Steve Jobs has been busy trumpeting the new features of Mac OS version 10.02.

Shortly after Linux creator Linus Torvalds arrived in the US recently he had a meeting with Steve Jobs, chief executive of Apple. It was not a success.

Jobs, recalled Torvalds, ranted on about his plans for Mac OS X, apparently under the impression that the entire world was obsessed by where Apple was going.

Torvalds, in turn, was sniffy about the version of Unix on which the Mac OS was to be based.

Yet the two had a lot in common. Both were involved in projects to transform enterprise mainstay Unix into a serious competitor to Windows, although that was not in Torvalds's mind when he wrote Linux.

And both have succeeded; not to an extent that will cost Bill Gates any sleep, but not for want of trying on Jobs's part.

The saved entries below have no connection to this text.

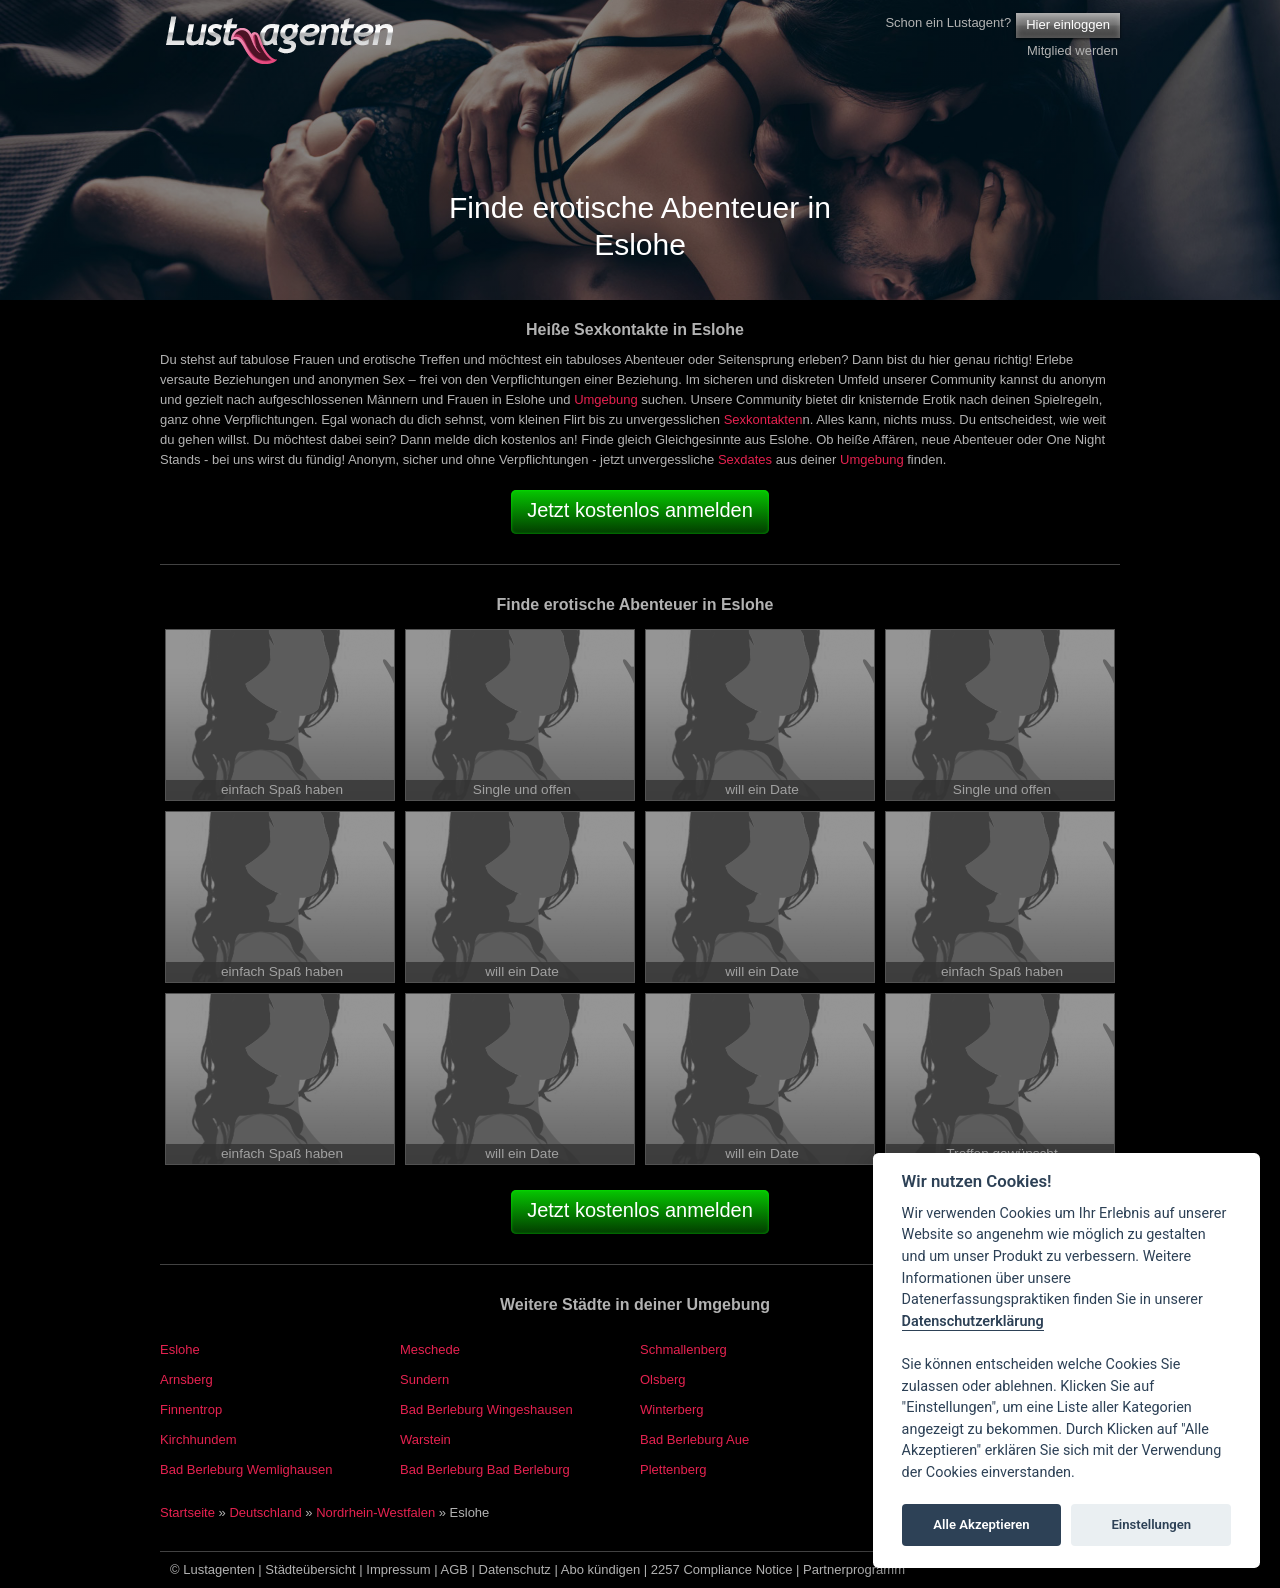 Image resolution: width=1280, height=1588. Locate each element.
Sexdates (745, 459)
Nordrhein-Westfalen (375, 1512)
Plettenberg (673, 1469)
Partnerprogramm (854, 1569)
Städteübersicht (310, 1569)
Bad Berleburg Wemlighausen (246, 1469)
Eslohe (180, 1349)
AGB (454, 1569)
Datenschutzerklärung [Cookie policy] (973, 1321)
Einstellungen (1151, 1524)
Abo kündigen (601, 1569)
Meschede (430, 1349)
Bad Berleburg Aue (694, 1439)
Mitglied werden (1072, 50)
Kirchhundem (198, 1439)
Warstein (425, 1439)
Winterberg (672, 1409)
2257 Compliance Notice (722, 1569)
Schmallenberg (683, 1349)
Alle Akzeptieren (981, 1524)
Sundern (424, 1379)
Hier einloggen (1068, 24)
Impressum (398, 1569)
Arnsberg (186, 1379)
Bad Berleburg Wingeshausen (486, 1409)
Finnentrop (191, 1409)
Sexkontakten (763, 419)
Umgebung (606, 399)
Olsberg (663, 1379)
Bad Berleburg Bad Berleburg (485, 1469)
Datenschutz (515, 1569)
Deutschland (265, 1512)
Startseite (187, 1512) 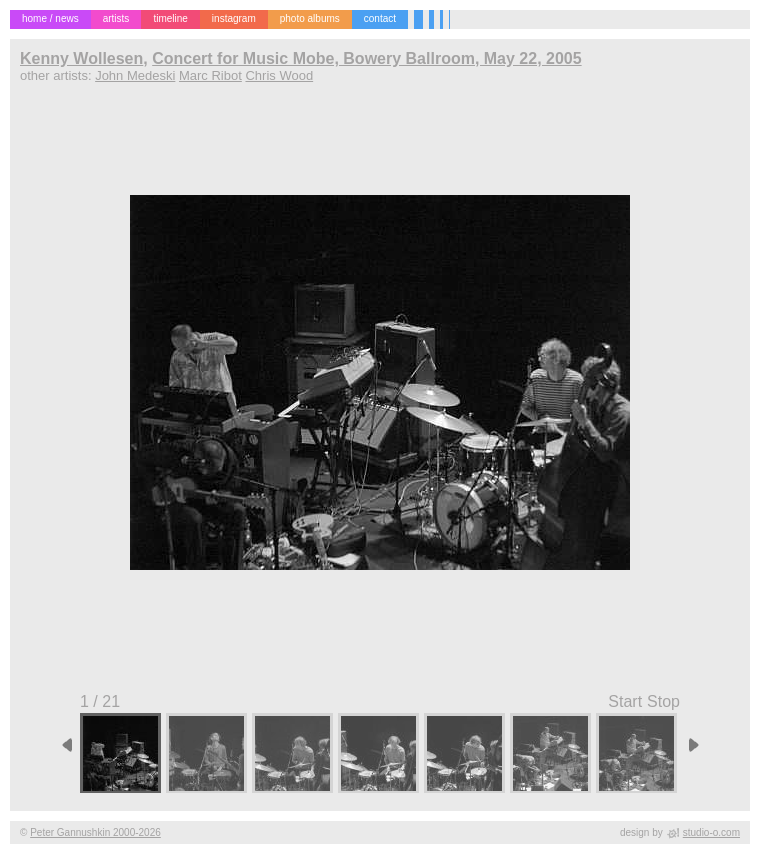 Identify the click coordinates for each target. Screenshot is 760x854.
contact (380, 18)
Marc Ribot (210, 75)
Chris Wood (279, 75)
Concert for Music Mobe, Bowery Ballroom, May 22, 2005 (366, 58)
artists (116, 18)
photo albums (310, 18)
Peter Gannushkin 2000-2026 (95, 832)
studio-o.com (711, 832)
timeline (170, 18)
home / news (50, 18)
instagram (234, 18)
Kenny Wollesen (81, 58)
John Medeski (135, 75) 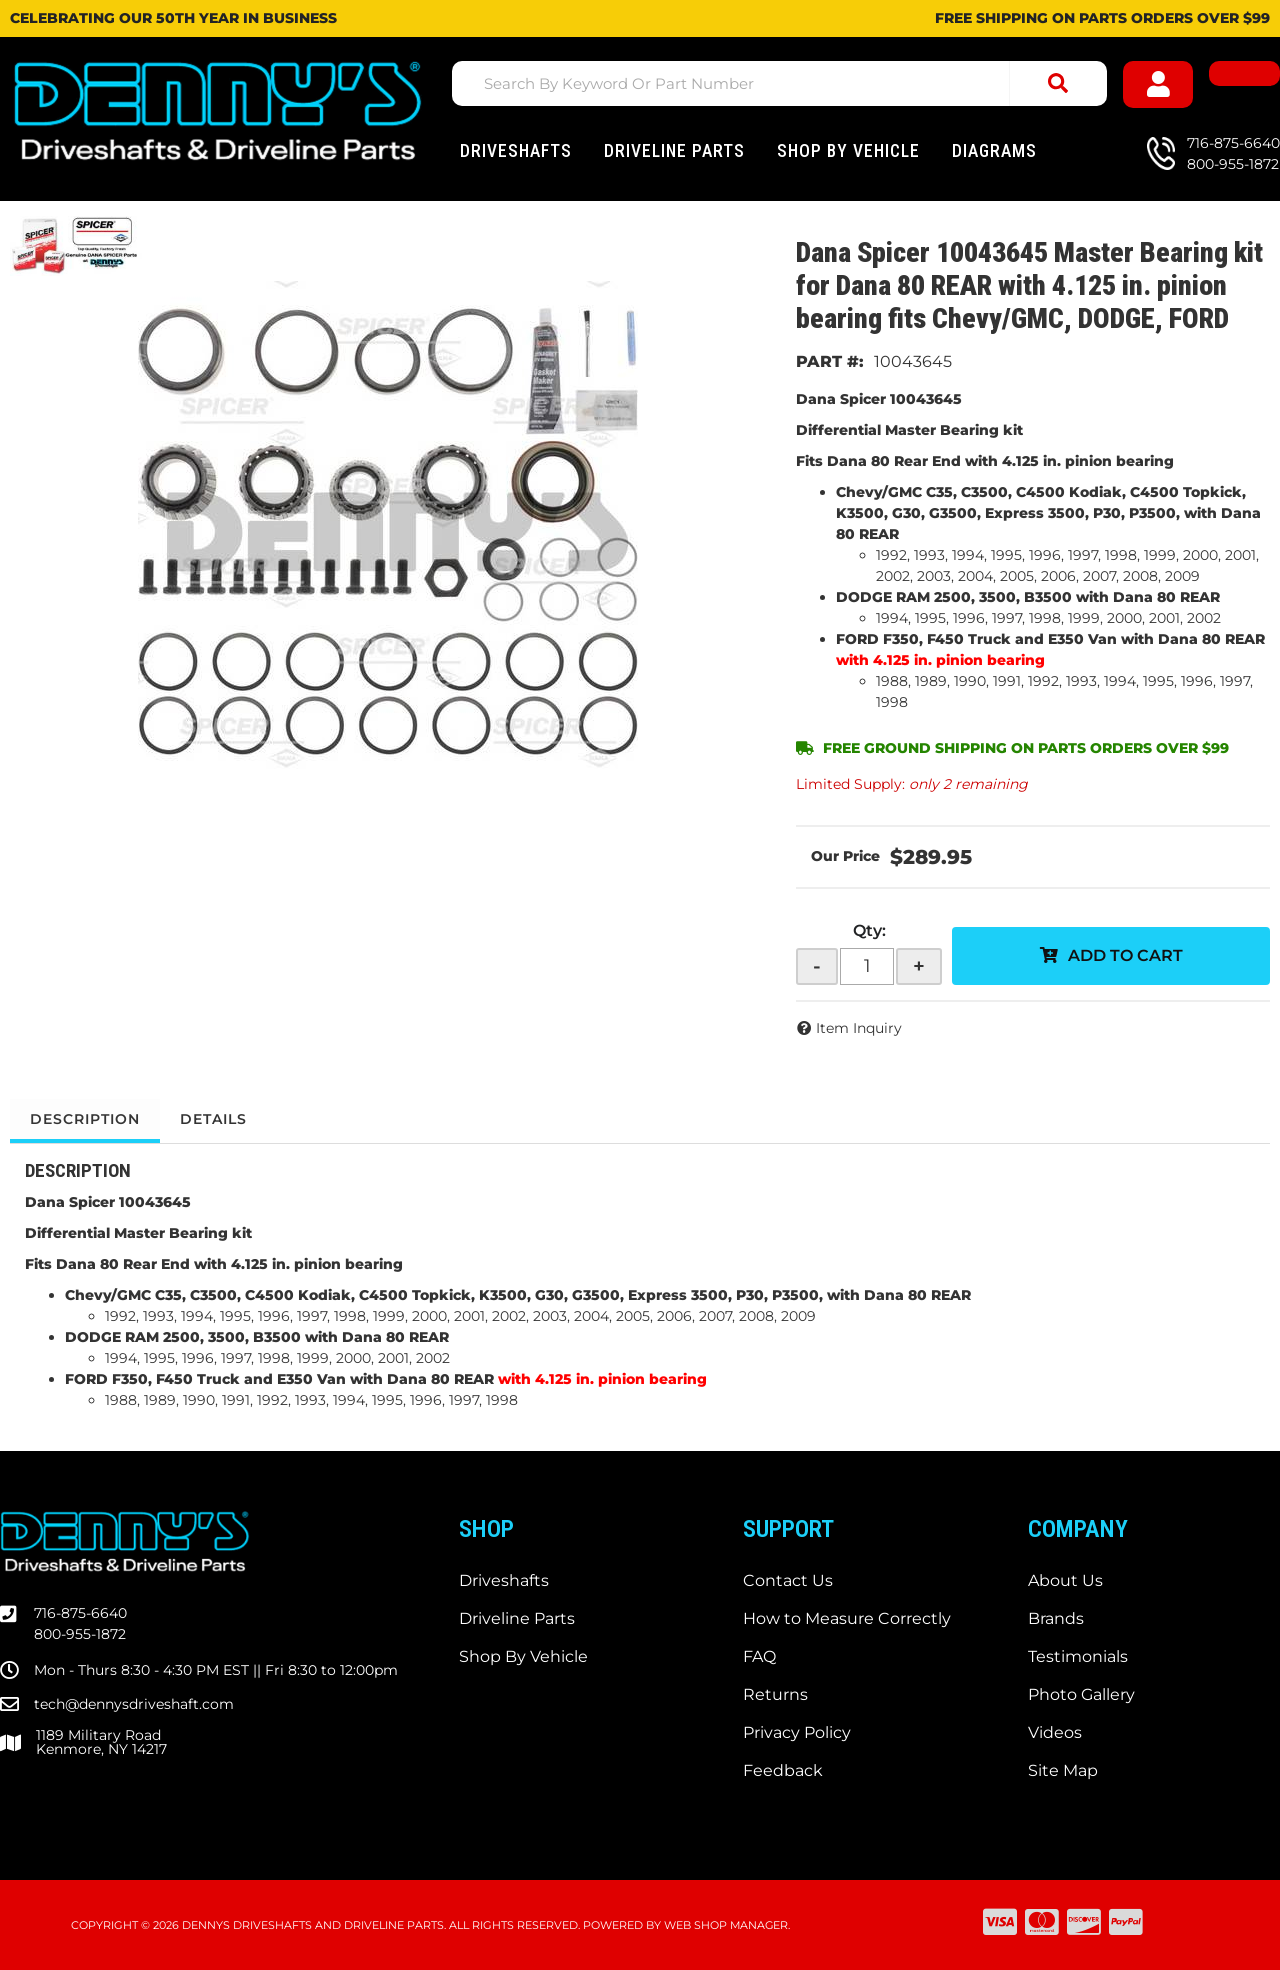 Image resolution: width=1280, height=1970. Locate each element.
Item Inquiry (859, 1028)
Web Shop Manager (726, 1925)
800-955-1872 (80, 1634)
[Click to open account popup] (1158, 84)
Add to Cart (1125, 955)
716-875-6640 (80, 1613)
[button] (779, 83)
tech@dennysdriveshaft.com (134, 1704) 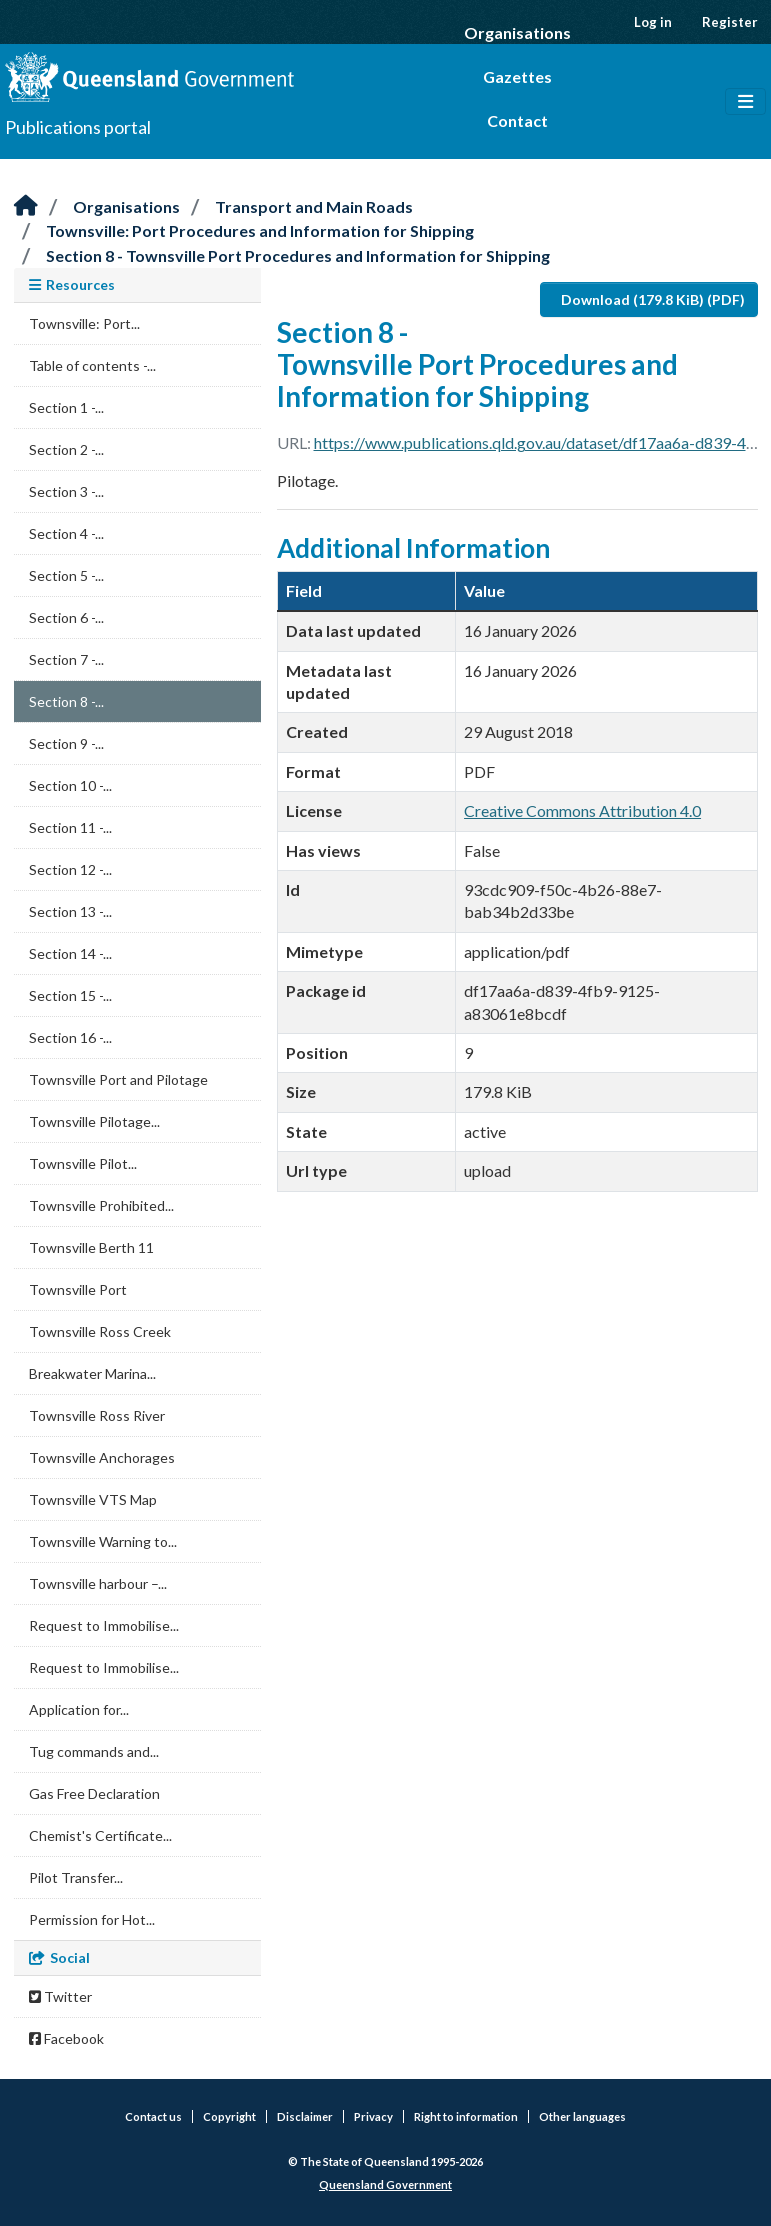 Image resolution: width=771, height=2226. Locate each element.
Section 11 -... (70, 827)
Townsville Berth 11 (91, 1247)
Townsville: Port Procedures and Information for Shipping (260, 230)
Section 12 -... (70, 869)
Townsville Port (78, 1289)
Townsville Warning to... (103, 1541)
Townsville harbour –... (98, 1583)
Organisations (517, 32)
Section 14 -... (70, 953)
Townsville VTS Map (93, 1499)
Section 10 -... (70, 785)
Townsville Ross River (97, 1415)
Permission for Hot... (92, 1919)
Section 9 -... (66, 743)
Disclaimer (305, 2116)
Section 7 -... (66, 659)
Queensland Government (385, 2184)
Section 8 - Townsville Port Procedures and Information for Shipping (298, 255)
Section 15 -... (70, 995)
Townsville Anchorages (102, 1457)
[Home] (26, 206)
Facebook (66, 2038)
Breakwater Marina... (92, 1373)
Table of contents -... (92, 365)
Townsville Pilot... (83, 1163)
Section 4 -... (66, 533)
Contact (517, 120)
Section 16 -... (70, 1037)
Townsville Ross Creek (100, 1331)
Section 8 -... (66, 701)
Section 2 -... (66, 449)
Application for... (79, 1709)
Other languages (582, 2116)
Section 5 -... (66, 575)
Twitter (60, 1996)
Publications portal (78, 127)
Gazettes (517, 76)
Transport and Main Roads (314, 206)
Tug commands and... (94, 1751)
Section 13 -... (70, 911)
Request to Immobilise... (104, 1625)
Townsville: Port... (84, 323)
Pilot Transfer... (76, 1877)
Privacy (373, 2116)
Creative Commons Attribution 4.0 (582, 810)
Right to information (466, 2116)
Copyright (229, 2116)
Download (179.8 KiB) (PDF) (653, 299)
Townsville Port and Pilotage (118, 1079)
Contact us (153, 2116)
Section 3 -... (66, 491)
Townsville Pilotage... (94, 1121)
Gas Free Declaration (94, 1793)
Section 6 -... (66, 617)
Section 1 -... (66, 407)
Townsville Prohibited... (101, 1205)
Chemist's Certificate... (100, 1835) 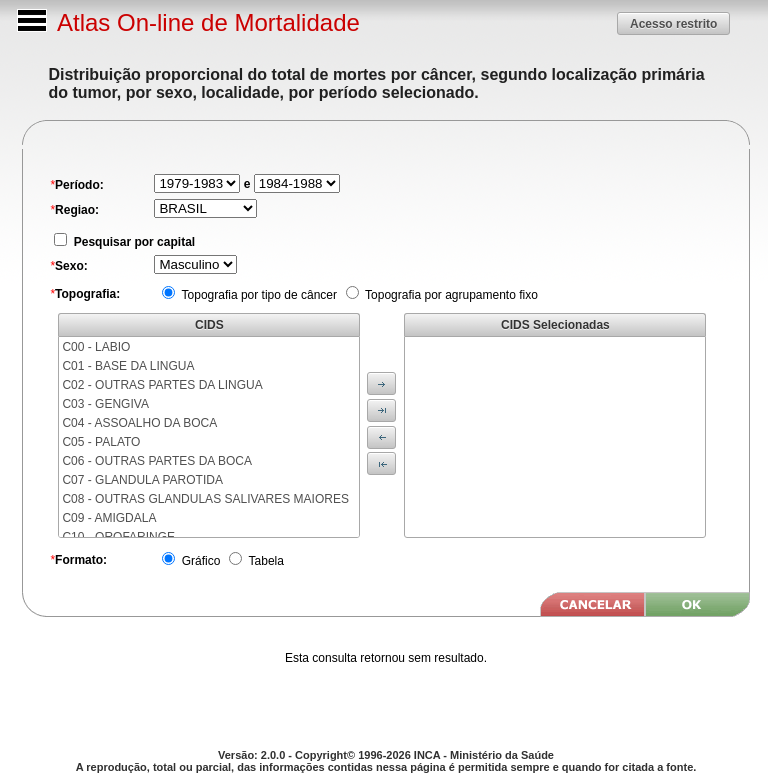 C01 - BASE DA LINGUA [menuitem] (128, 366)
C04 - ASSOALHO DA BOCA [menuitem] (139, 423)
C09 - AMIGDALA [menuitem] (109, 518)
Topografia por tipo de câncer (257, 295)
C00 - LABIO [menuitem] (96, 347)
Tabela (264, 561)
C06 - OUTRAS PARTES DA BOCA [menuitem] (157, 461)
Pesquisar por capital (132, 242)
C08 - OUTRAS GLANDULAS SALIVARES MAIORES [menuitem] (205, 499)
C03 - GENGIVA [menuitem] (105, 404)
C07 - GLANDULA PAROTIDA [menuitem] (142, 480)
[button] (673, 23)
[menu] (209, 437)
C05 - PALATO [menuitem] (101, 442)
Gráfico (199, 561)
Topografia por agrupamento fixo (450, 295)
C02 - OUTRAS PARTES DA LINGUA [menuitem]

Jobs has just unveiled the latest Mac OS version 10.02, and launched a TV campaign to tempt PC users to switch to the Mac. And he is still ranting.

To hear him, you would think that each new Mac, every last new feature, even every Apple TV ad was a cosmic breakthrough eagerly anticipated by every user. And indeed the faithful at Macworld in New York last month cheered each of his announcements as if it were about to transform their lives.

They even cheered when Jobs announced that Apple was good enough to allow them to pay $99.95 (£63) per year for its iTools online service, which currently gives them email, storage space and web hosting and other features for free. At the end of September it will become .Mac, as if a name alone can challenge Microsoft's .Net.

In truth, there was very little new at the show: a 17in model of Apple's elegant iMac and a 20GB version of its iPod music player.

But prices have been cut to make Macs more competitive with PCs. And low-cost eMacs, previously sold only to schools, are now generally available.

Yet Jobs does have something to shout about. You can argue whether the Mac OS is friendlier than Windows, but the fact that it can stand the comparison at all is an achievement. Linux can't, at least not yet.

The Mac OS demonstrates that mainstream operating software does not begin and end with Microsoft. And it makes you wonder what might have happened if the meeting with Torvalds had gone better and brought the Linux and Mac worlds together.

Apple claims that the latest Mac OS has around 150 new features including:

  • A junk mail filter that gets better the more it's used
  • An instant messenger that lets you communicate in real time with others on Mac.com and AOL
  • A new Address Book and software to sync with PDAs
  • Quicktime 6 with support for mpeg4 for creating and viewing internet video.

It costs £99 including VAT, or a £14 'shipping and handling fee' for anyone who bought a Mac after 16 July.